Plenty of employers have tried the carrot approach in their growing mix of strategies to encourage employees to get the COVID-19 vaccine. Now, with President Joe Biden’s sweeping new orders that will require employers with more than 100 workers to mandate shots or weekly testing, the stick tactic has just won out. 

Key Takeaways

  • President Biden announced a vaccine mandate on Sept. 9 for private employers with 100 employees or more.
  • Many large U.S. employers had been planning to turn nudges into shoves when it came to vaccination policies. An alternative that was gaining ground involved health insurance premium surcharges levied on unvaccinated workers.
  • Early results from a trendsetter showed promise, though it remains to be seen how the new federal vaccine mandate announcement will play out and if further measures like health insurance premium surcharges are still needed.


The Sept. 9 announcement affirms a recent cascade of companiesvaccination mandates—following the Food and Drug Administration’s full approval of the Pfizer Inc. and BioNTech SE vaccine last month. And it covers those that were still in the midst of decision making. Others that stopped short of requiring outright mandates, meantime, began considering levying penalties in the form of health insurance surcharges for unvaccinated workers -- a path that, while somewhat uncertain, may also gain speed, some observers believe.

“This is the first vaccine mandate ever applicable to private employers,” Kathryn Bakich, health compliance practice leader and senior vice president at employee benefits consulting firm Segal, told the Society for Human Resource Management (SHRM). “Employers are moving toward mandatory vaccination policies at great speed. Those that aren’t mandating vaccines are considering whether they can implement premium differentials in their health plans to penalize employees who won't get the vaccine.”

Bakich says wellness regulations currently permit incentives and penalties for taking legitimate health-related steps, noting. “I would expect that the Biden administration would move to help employers by explicitly issuing guidance to permit these incentives."

Taking the Tougher Stance

Even before the mandate, many companies rolled out incentives and more were considering disincentives. A survey that polled 961 U.S. employers between Aug. 18-25 by advisory company Willis Towers Watson found that while 2% of employers were offering either a discount to vaccinated employees or imposing a premium surcharge on unvaccinated employees, another 18% were considering one or both approaches.

Delta Air Lines Talks Results

Delta Air Lines Inc. was considered the first major company to launch the surcharge trend when it announced in an Aug. 25 memo to employees that it would impose a $200-a-month health plan fee on employees who are not vaccinated by Nov. 1. Its experiment has returned some early results.

Since then, the company says it’s seen a five-fold increase per day of workers receiving vaccines, Delta Executive Vice President and Chief Legal Officer Peter Carter recently told Bloomberg Law.

Moreover, the company’s Chief Health Officer Dr. Henry Ting reported during a Sept. 9 Infectious Diseases Society of America media briefing that nearly 20% of the remaining 20,000 Delta workers without shots have now started the vaccination process. So far, he says there has been no employee turnover as a result of the policy.

Addressing Financial Risk

In addition to taking steps to ensure a safe workplace and protect employees from a major health risk, employers have a financial impetus for the tougher rules. Unvaccinated people have 29 times more COVID-19 hospitalizations than those who are fully vaccinated, according to recent reporting by the Centers for Disease Control and Prevention. 

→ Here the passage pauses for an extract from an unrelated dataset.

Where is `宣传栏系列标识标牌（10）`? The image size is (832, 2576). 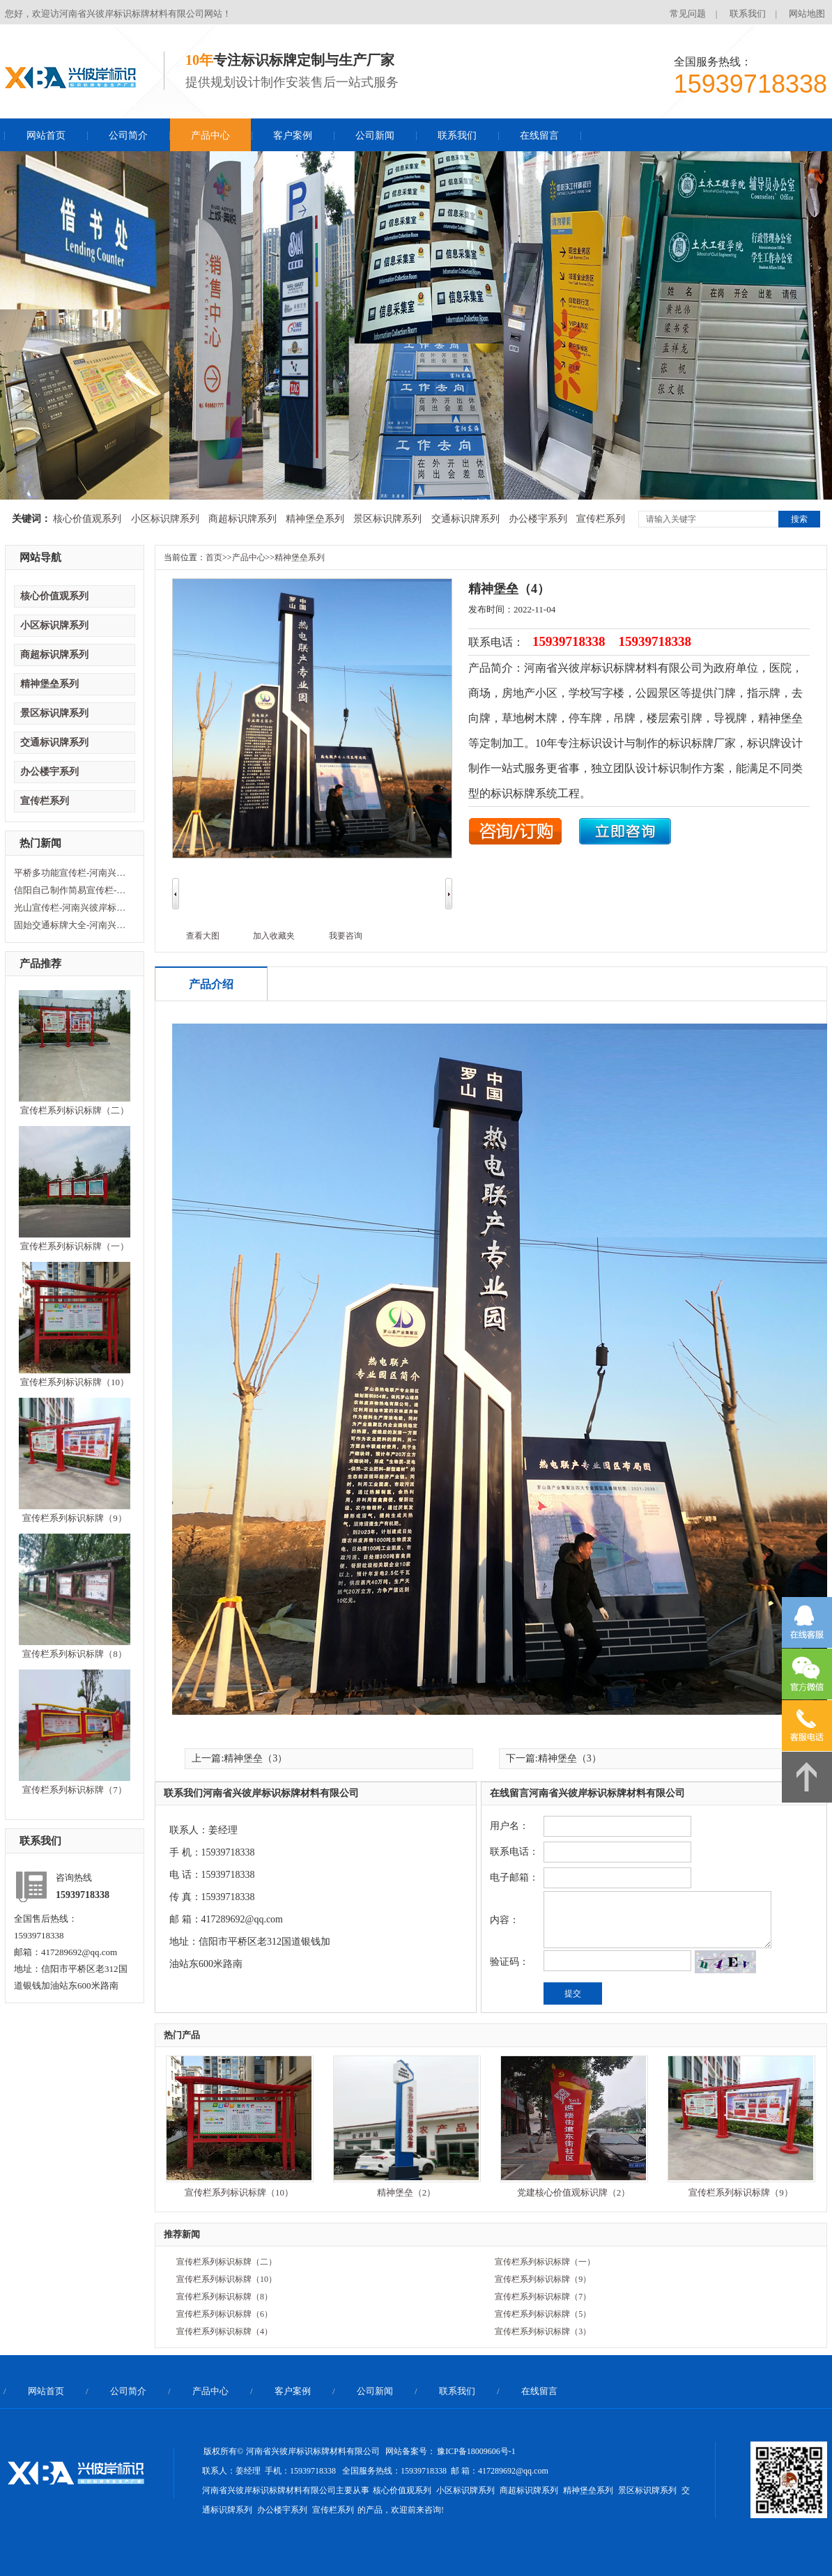 宣传栏系列标识标牌（10） is located at coordinates (74, 1382).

In its announcement, Delta acknowledged that its newly imposed fee was intended to address that financial risk. The average hospital stay for COVID-19 patients has cost the company $50,000 each, the airline’s CEO Ed Bastian said, noting that since the rise of the Delta variant, “all Delta employees who have been hospitalized with COVID were not fully vaccinated.”

The Bottom Line

As employers grapple with the new mandate amid the current Delta variant surge, labor concerns and the vaccine-hesitant, change may be the only constant in the near term.

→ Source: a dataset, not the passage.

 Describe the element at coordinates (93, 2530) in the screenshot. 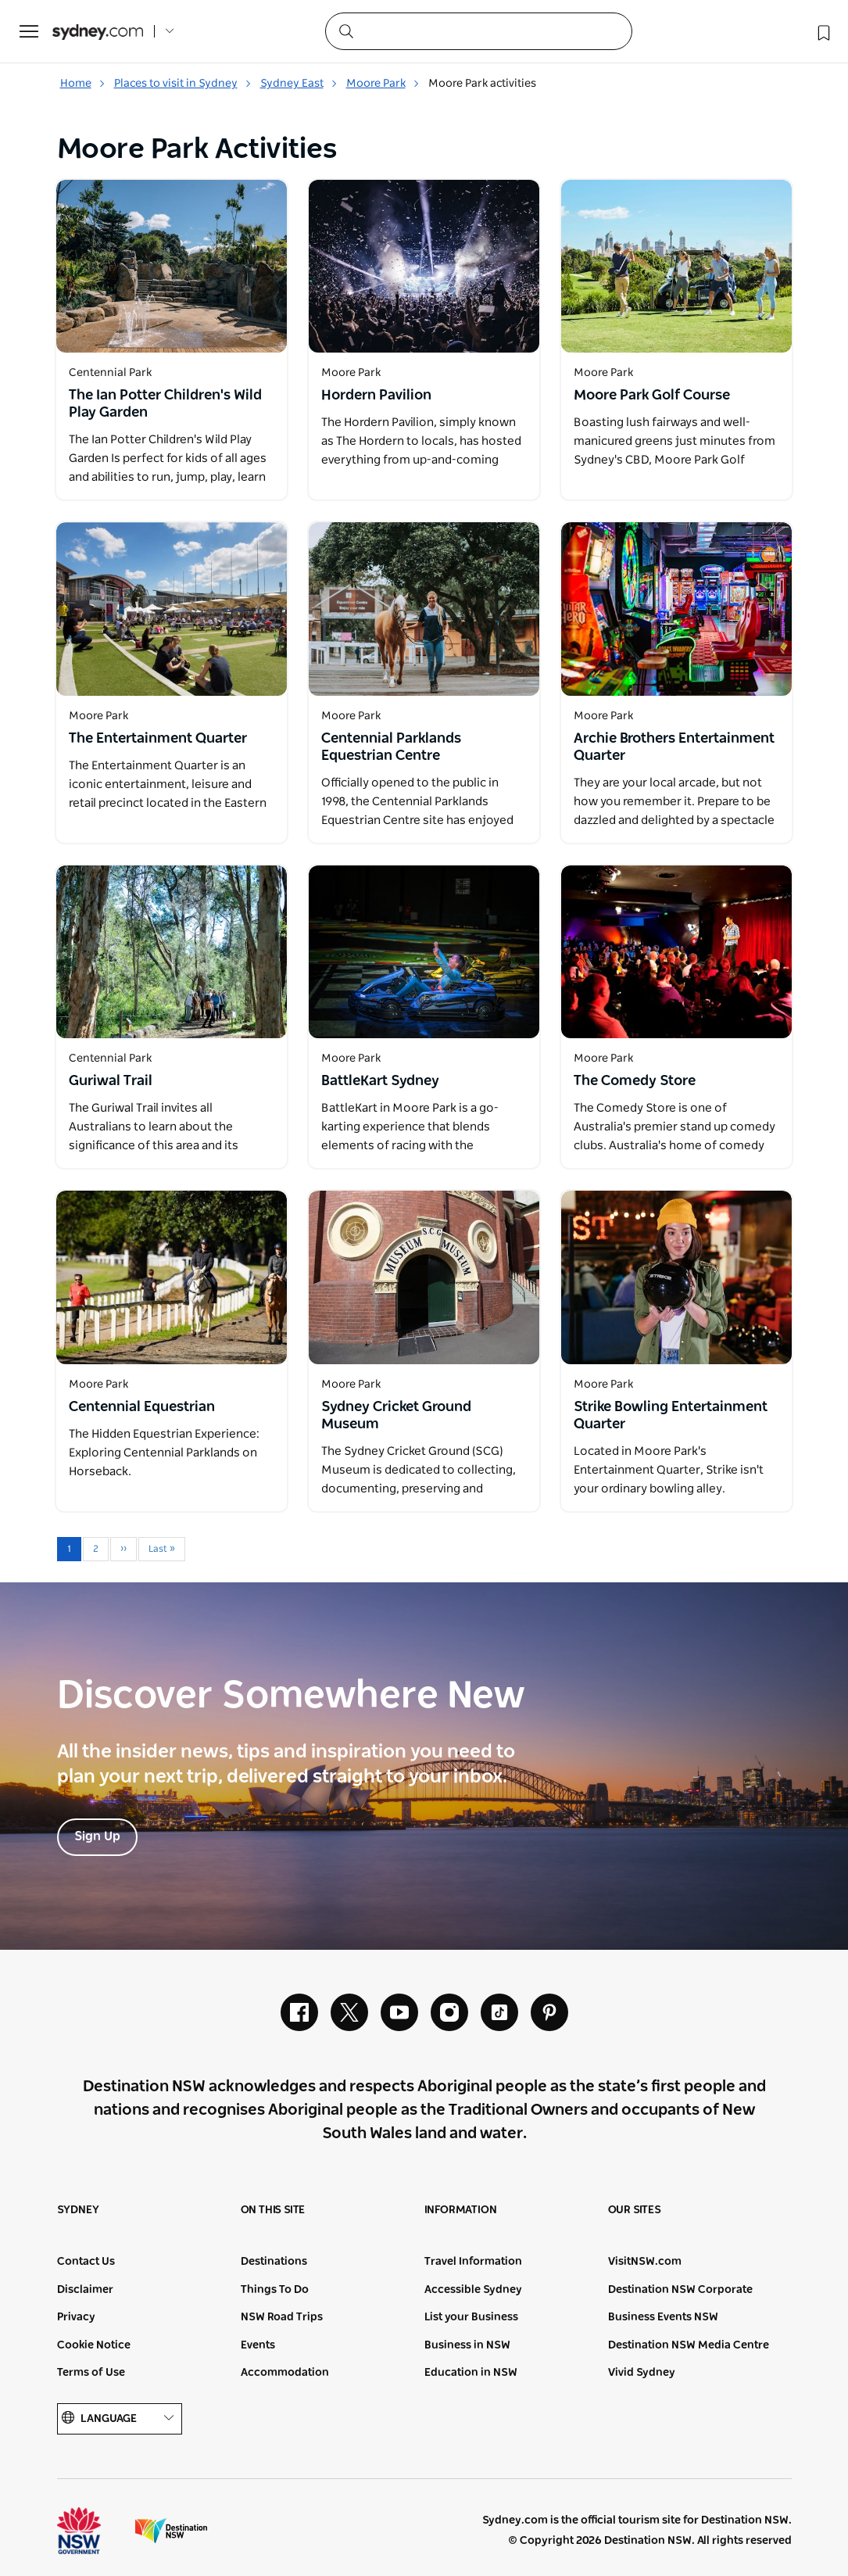 I see `NSW Government` at that location.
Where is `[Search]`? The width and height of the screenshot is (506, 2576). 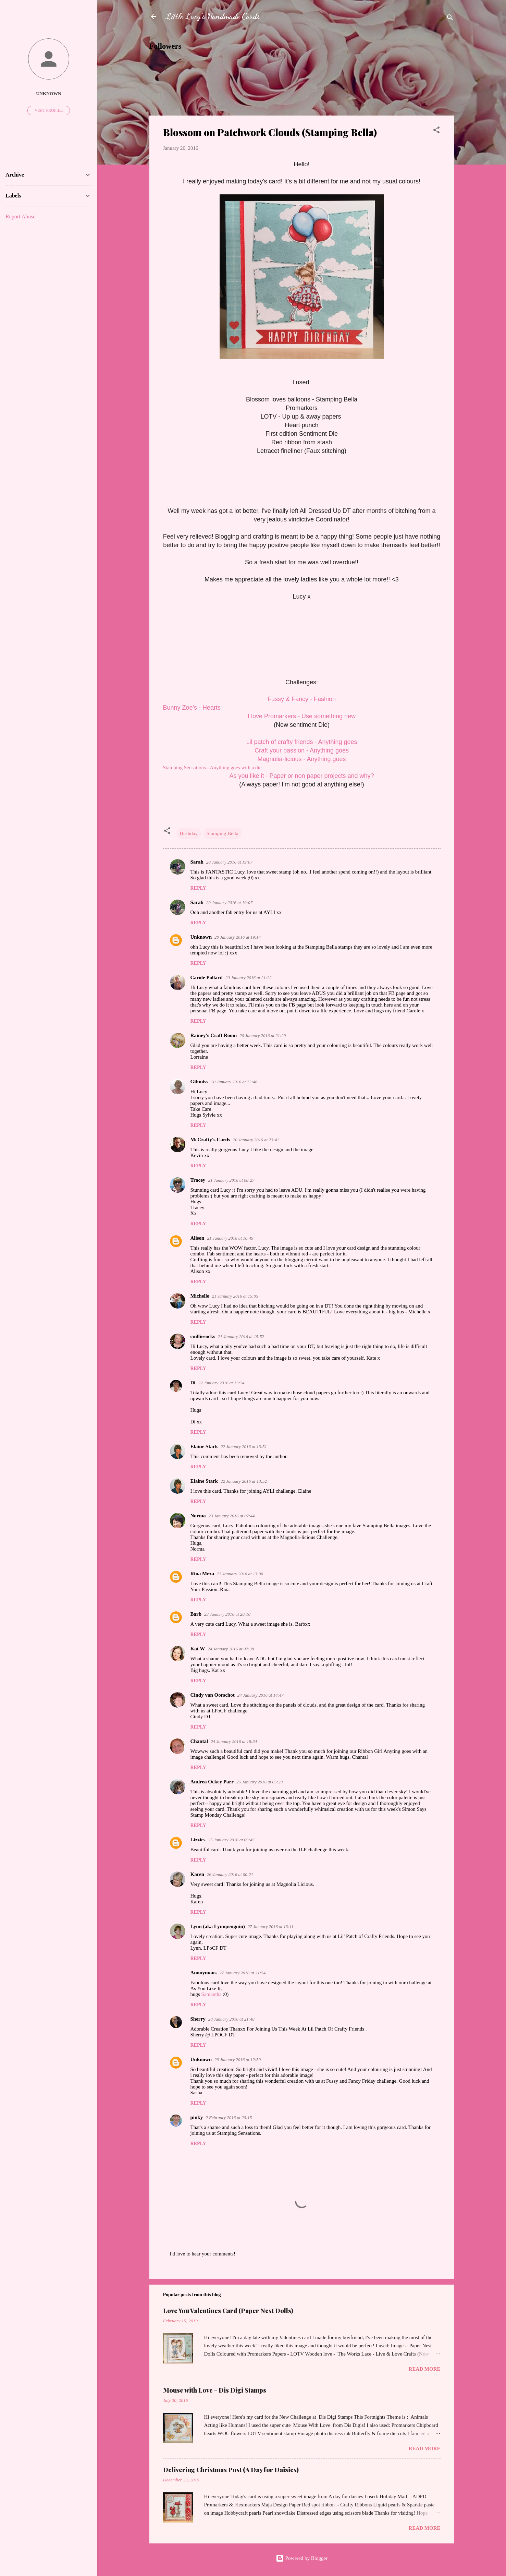 [Search] is located at coordinates (450, 18).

Half of U.S. workers are in favor of vaccine requirements at their workplaces, according to a poll from The Associated Press-NORC Center for Public Affairs Research. Yet varying levels of vaccine hesitancy among workers continue. SHRM research, for example, found that 28% of U.S. workers say they won't get the COVID-19 vaccine even if it costs them their job.

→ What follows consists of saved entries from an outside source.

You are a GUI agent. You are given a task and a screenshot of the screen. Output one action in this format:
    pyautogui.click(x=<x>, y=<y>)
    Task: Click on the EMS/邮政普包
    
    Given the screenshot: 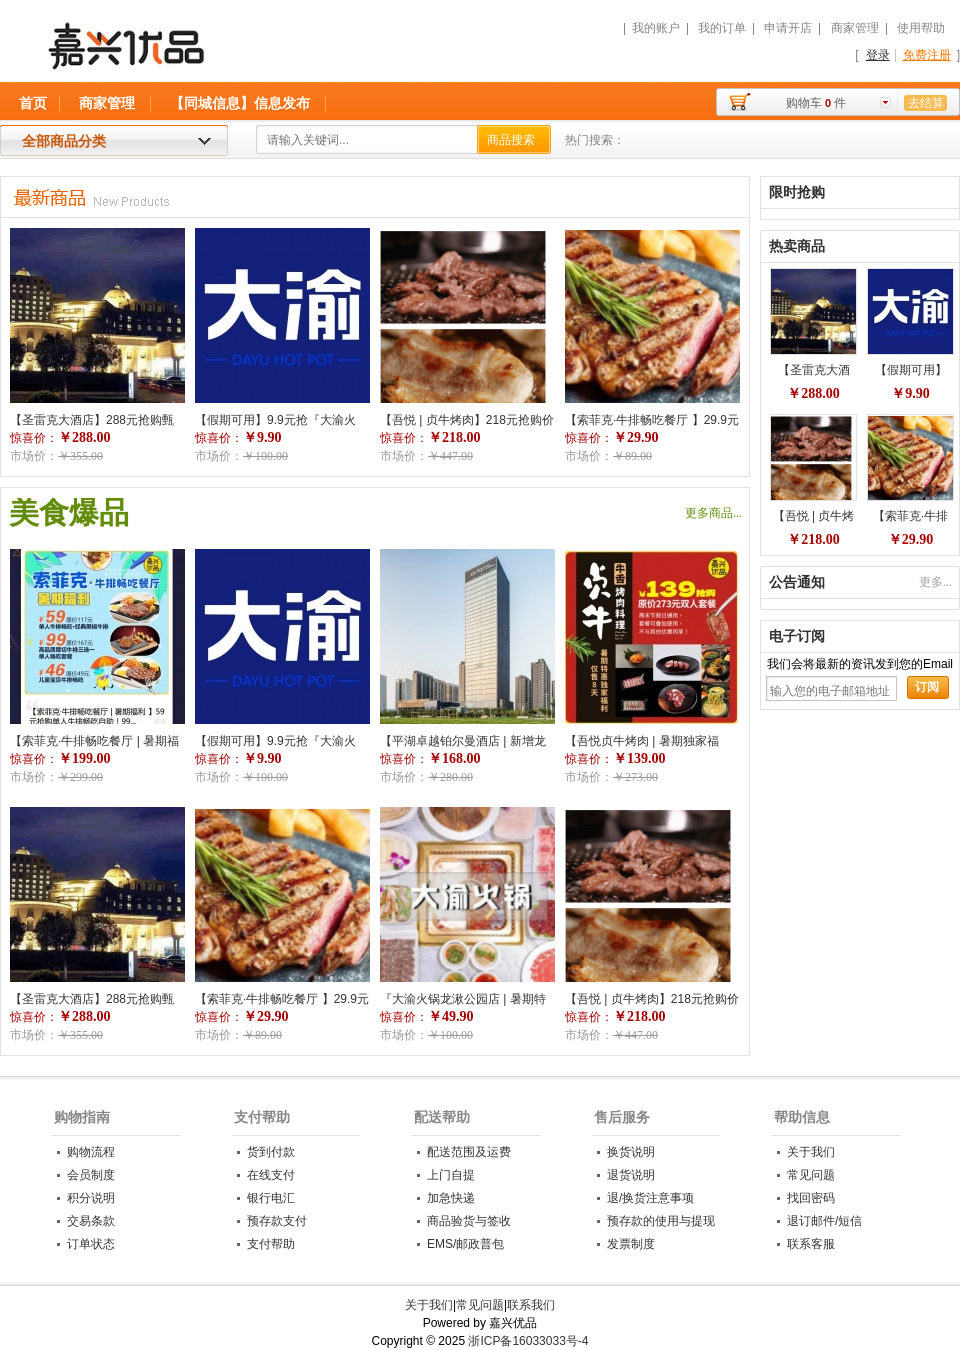 What is the action you would take?
    pyautogui.click(x=465, y=1244)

“We have reached a point in the pandemic where employers that have worked hard to make it easy for employees to get vaccinated are also considering approaches to make it more difficult for employees to remain unvaccinated,” says Jeff Levin-Scherz, M.D., Willis Towers Watson’s population health leader. “The one certainty right now is that employers will continue to adjust their plans through the remainder of 2021.”